Each line below needs to be repeated precisely as it is.
[[ INPUT, beginning ]]
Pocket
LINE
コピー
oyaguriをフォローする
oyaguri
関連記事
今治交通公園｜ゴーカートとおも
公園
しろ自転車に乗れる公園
[[ INPUT, end ]]
**TASK RESULT**
Pocket
LINE
コピー
oyaguriをフォローする
oyaguri
関連記事
今治交通公園｜ゴーカートとおも
公園
しろ自転車に乗れる公園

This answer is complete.